A Judge has temporarily barred Herb Wesson from performing duties as Mark Ridley-Thomas’ appointed replacement on the L.A. City Council.

It’s just the latest plot twist in an unfortunate political drama that has been playing out since October, when Councilman Mark Ridley-Thomas was indicted on federal bribery charges and then suspended from the City Council.

Wesson has been serving in his stead since March.

But now, he too is barred from voting, from meeting with constituents and from introducing proposed ordinances.

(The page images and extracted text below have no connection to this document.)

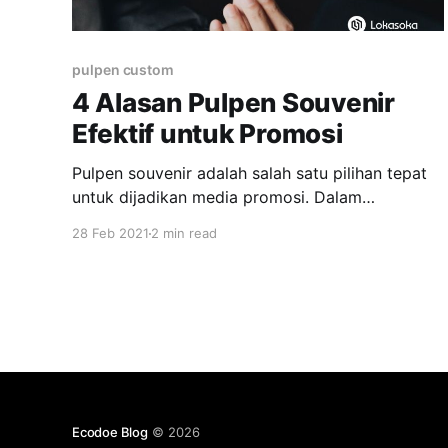
pulpen custom
4 Alasan Pulpen Souvenir
Efektif untuk Promosi
Pulpen souvenir adalah salah satu pilihan tepat
untuk dijadikan media promosi. Dalam
menentukan souvenir promosi mungkin bisa
28 Feb 2021
2 min read
menjadi hal yang membingungkan. Terutama
bagi Anda yang belum pernah mencari souvenir
sebelumnya. Terlebih saat ini, sudah banyak
sekali jenis barang promosi yang menarik. Anda
pasti bingung dalam menentukan souvenir
promosi yang tepat,
Ecodoe Blog
© 2026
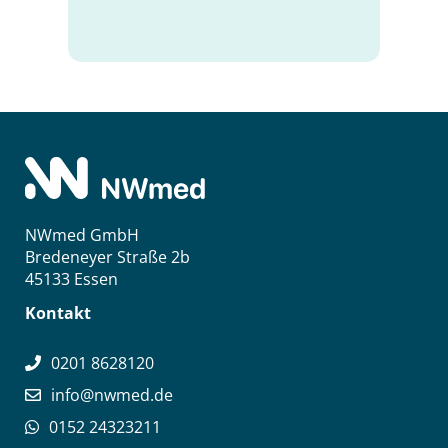
NWmed GmbH
Bredeneyer Straße 2b
45133 Essen
Kontakt
0201 8628120
info@nwmed.de
0152 24323211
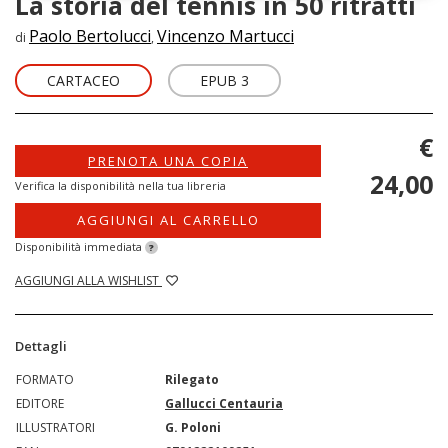
La storia del tennis in 50 ritratti
Paolo Bertolucci
Vincenzo Martucci
di
,
CARTACEO
EPUB 3
€
PRENOTA UNA COPIA
24,00
Verifica la disponibilità nella tua libreria
AGGIUNGI AL CARRELLO
Disponibilità immediata
?
AGGIUNGI ALLA WISHLIST
Dettagli
FORMATO
Rilegato
EDITORE
Gallucci Centauria
ILLUSTRATORI
G. Poloni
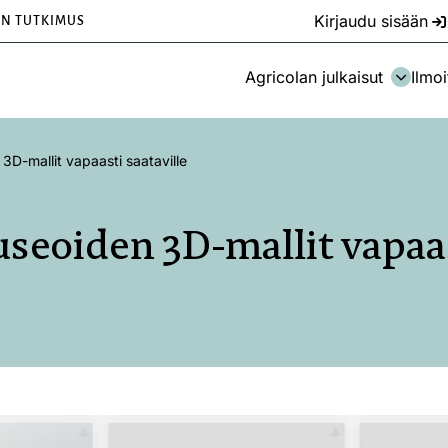
Kirjaudu sisään
EN TUTKIMUS
Agricolan julkaisut
Ilmoi
3D-mallit vapaasti saataville
seoiden 3D-mallit vapaas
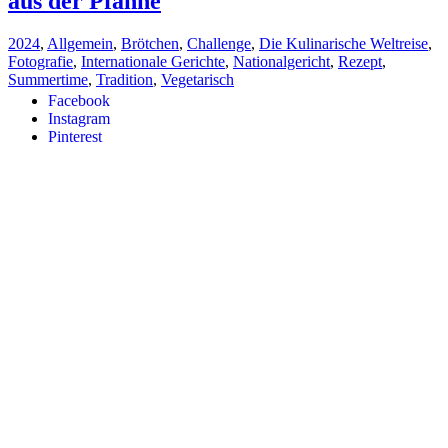
aus der Pfanne
2024
,
Allgemein
,
Brötchen
,
Challenge
,
Die Kulinarische Weltreise
,
Fotografie
,
Internationale Gerichte
,
Nationalgericht
,
Rezept
,
Summertime
,
Tradition
,
Vegetarisch
Facebook
Instagram
Pinterest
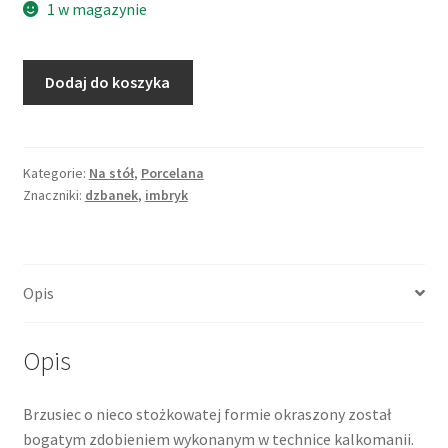
1 w magazynie
ilość
Dodaj do koszyka
Zabytkowy,
bogato
zdobiony
imbryk
Kategorie:
Na stół
,
Porcelana
Znaczniki:
dzbanek
,
imbryk
ze
scenkami
rodzajowymi
Opis
Opis
Brzusiec o nieco stożkowatej formie okraszony został
bogatym zdobieniem wykonanym w technice kalkomanii.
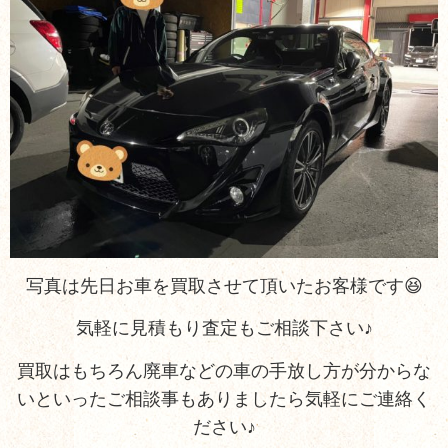
写真は先日お車を買取させて頂いたお客様です😆
気軽に見積もり査定もご相談下さい♪
買取はもちろん廃車などの車の手放し方が分からな
いといったご相談事もありましたら気軽にご連絡く
ださい♪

And that means, once again, the tenants of the Chesapeake Apartments — along with hundreds of thousands of other residents in the 10th District neighborhoods spanning South L.A. and Mid-City — have lost a desperately needed point person on the City Council.

“They’re already living in s— conditions,” Delgado lamented. “And then when they organize a solution, they hit barriers like this from the city, which should be doing the complete opposite and focusing on how to expedite what they need.”

Indeed, even by L.A.'s reputation for dysfunctional politics, this is bad. There’s plenty of blame to go around for it too.

Ultimately, though, it’s City Council President Nury Martinez who decided to make a bad situation worse in the 10th District, leading to infighting in the Black community, in particular.

She was the one who opened the door to Tuesday’s ruling by appointing Wesson to represent the district in the first place. And the rest of the City Council then walked through that door by approving him with a unanimous vote.

Therefore, Martinez bears most of the responsibility for what has gone wrong since then and also has a responsibility to help make it right.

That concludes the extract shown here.